*** Opening of Data in this exercise ***

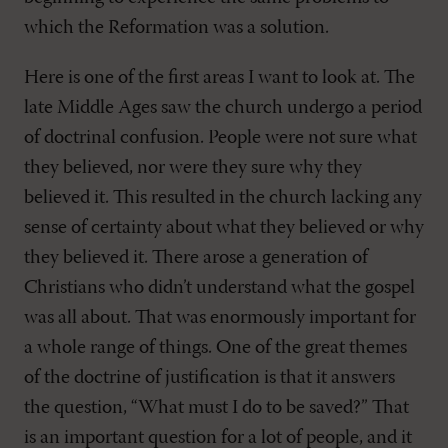
which the Reformation was a solution.
Here is one of the first areas I want to look at. The
late Middle Ages saw the church undergo a period
of doctrinal confusion. People were not sure what
they believed, nor were they sure why they
believed it. This resulted in the church lacking any
sense of certainty about what they believed or why
they believed it. There arose a generation of
Christians who didn’t understand what the gospel
was all about. That was enormously important for
a whole range of things. One of the great themes
of the doctrine of justification is that it answers
the question, “What must I do to be saved?” That
is an important question for a lot of people, and it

*** Close of Data in this exercise ***

__Exercise__:
In how many lines of the material does the word "church" appear? Give only the number.

__Written solution__:
2